The case of Friedman v. City of Highland Park remains on the United States Supreme Court’s radar, but the justices have not committed to hearing the challenge. The Court has had at least four private conferences on the case but, as of Nov. 9, had not opted to accept or dismiss it.
Friedman is a potentially significant challenge because it could define the ability of some Americans to own some semi-automatic firearms given the politically contrived but scary sounding title of “assault weapons.”
While the Supreme Court has been reluctant to hear gun-related cases since issuing two landmark rulings, District of Columbia v. Heller in 2008 and McDonald v. City of Chicago in 2010, legal analysts think that Friedman v. Highland Park could be that “next” significant gun-related court ruling.

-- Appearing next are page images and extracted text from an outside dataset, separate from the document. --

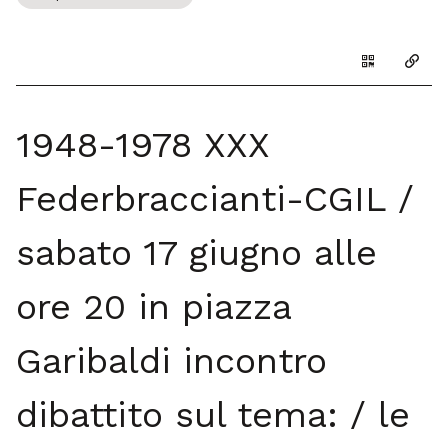
Genera il Q
Copia
1948-1978 XXX
Federbraccianti-CGIL /
sabato 17 giugno alle
ore 20 in piazza
Garibaldi incontro
dibattito sul tema: / le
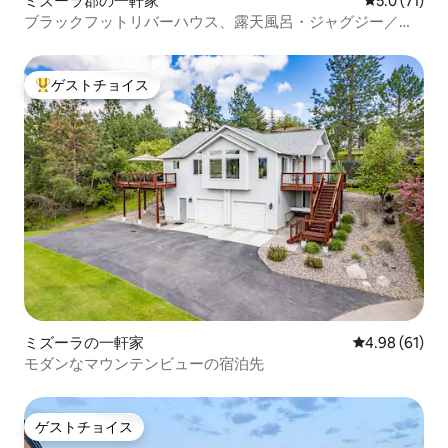
ミズーラ郡の一軒家
レビュー71
5.0 (71)
ブラックフットリバーハウス、露天風呂・ジャグジー／サ
ウナ
ゲストチョイス
大好評のゲストチョイスです。
ミズーラの一軒家
レビュー61件
4.98 (61)
モダンなマウンテンビューの宿泊先
ゲストチョイス
ゲストチョイス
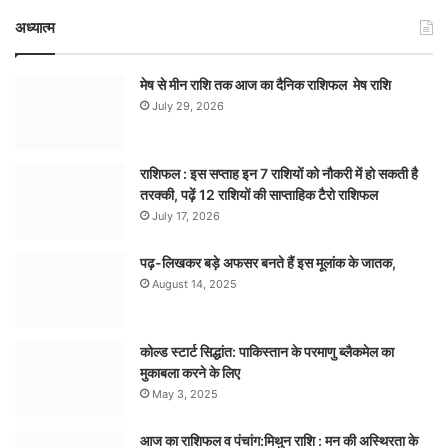
अध्यात्म
मेष से मीन राशि तक आज का दैनिक राशिफल मेष राशि
July 29, 2026
राशिफल : इस सप्ताह इन 7 राशियों को नौकरी में हो सकती है
तरक्की, पढ़ें 12 राशियों की साप्ताहिक टैरो राशिफल
July 17, 2026
पढ़-लिखकर बड़े अफसर बनते हैं इस मूलांक के जातक,
August 14, 2025
कोल्ड स्टार्ट सिद्धांत: पाकिस्तान के परमाणु ब्लैकमेल का
मुकाबला करने के लिए
May 3, 2025
आज का राशिफल व पंचांग:मिथुन राशि : मन की अस्थिरता के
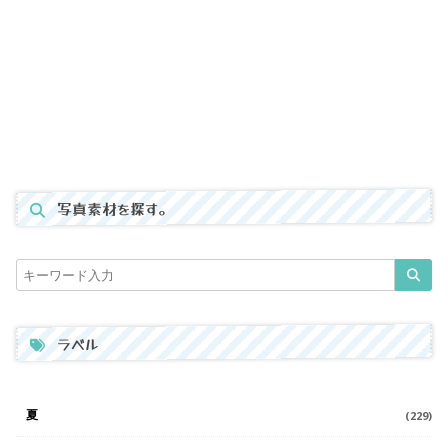
写真素材を探す。
ラベル
夏
(229)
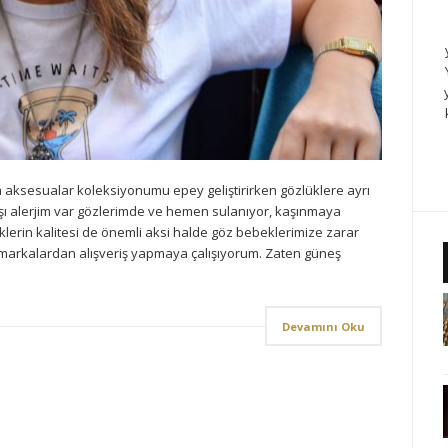
a aksesualar koleksiyonumu epey geliştirirken gözlüklere ayrı
ı alerjim var gözlerimde ve hemen sulanıyor, kaşınmaya
erin kalitesi de önemli aksi halde göz bebeklerimize zarar
 markalardan alışveriş yapmaya çalışıyorum. Zaten güneş
Devamını Oku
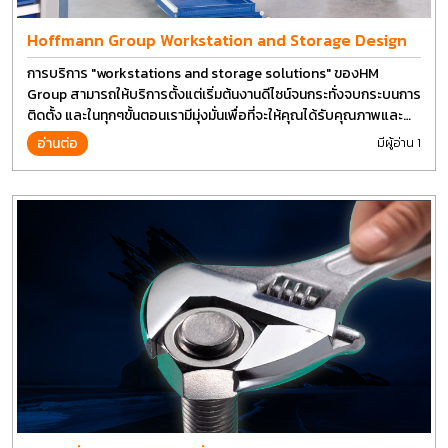
Hoffmann Group Workstation and Storage Design
การบริการ "workstations and storage solutions" ของHM
Group สามารถให้บริการตั้งแต่เริ่มต้นงานดีไซน์จนกระทั่งจบกระบนการ
ติดตั้ง และในทุกๆขั้นตอนเรามีมุ่งมั่นเพื่อที่จะให้คุณได้รับคุณภาพและ
การที่งานที่ดีที่สุด บนต้นทุนที่ดีที่สุดเช่นกัน
อ่านต่อ
มีผู้อ่าน 1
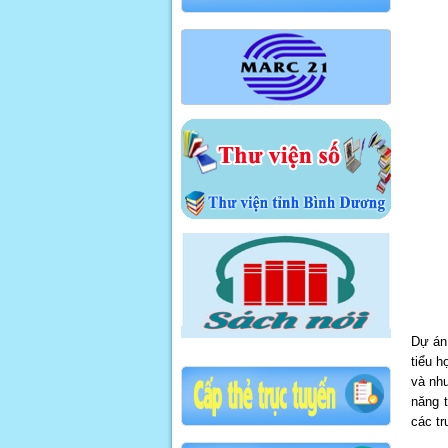
Dự án
tiểu h
và nhu
năng 
các tr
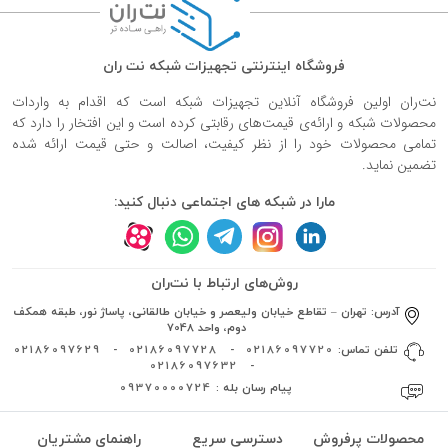
فروشگاه اینترنتی تجهیزات شبکه نت ران
نت‌ران اولین فروشگاه آنلاین تجهیزات شبکه است که اقدام به واردات
محصولات شبکه و ارائه‌ی قیمت‌های رقابتی کرده است و این افتخار را دارد که
تمامی محصولات خود را از نظر کیفیت، اصالت و حتی قیمت ارائه شده
تضمین نماید.
مارا در شبکه های اجتماعی دنبال کنید:
روش‌های ارتباط با نت‌ران
آدرس:
تهران – تقاطع خیابان ولیعصر و خیابان طالقانی، پاساژ نور، طبقه همکف
دوم، واحد 7048
تلفن تماس:
02186097720
-
02186097728
-
02186097629
02186097632
-
پیام رسان بله :
09370000724
محصولات پرفروش
دسترسی سریع
راهنمای مشتریان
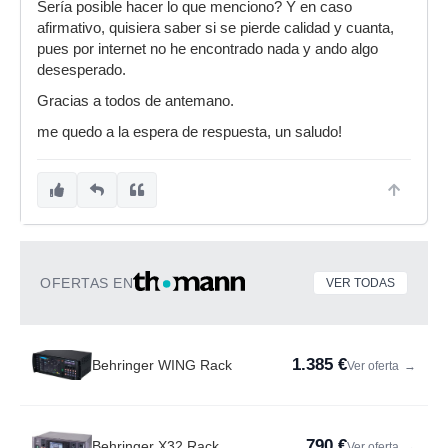
Sería posible hacer lo que menciono? Y en caso
afirmativo, quisiera saber si se pierde calidad y cuanta,
pues por internet no he encontrado nada y ando algo
desesperado.
Gracias a todos de antemano.
me quedo a la espera de respuesta, un saludo!
OFERTAS EN
VER TODAS
1.385 €
Behringer WING Rack
Ver oferta
→
790 €
Behringer X32 Rack
Ver oferta
→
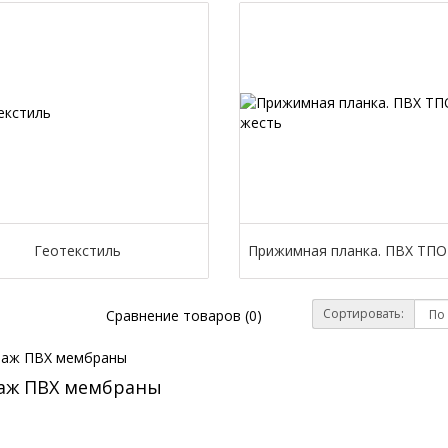
Геотекстиль
Прижимная планка. ПВХ ТПО
Сортировать:
Сравнение товаров (0)
аж ПВХ мембраны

But there could be another on the horizon, a California case that could make the docket in the coming years that many will already find familiar: Peruta v. San Diego County.
The California Rifle and Pistol Association Foundation brought suit on behalf of five individuals denied the right to carry a handgun by the San Diego County Sheriff’s Department. In February 2015, a three-judge panel in the U.S. 9th Circuit Court of Appeals ruled the government can’t require residents who want a concealed-carry permit to first “prove” they really need their rights by showing official documentation, such as restraining orders or letters from law-enforcement agencies.
After that ruling, the 9th Circuit opted to rehear the case before its full 11-member panel. That hearing occurred in October. A decision could come at any time.
“Whatever they decide,” writes Frank Miniter on Forbes.com, ”this case is a very ripe candidate for an appeal to the U.S. Supreme Court.”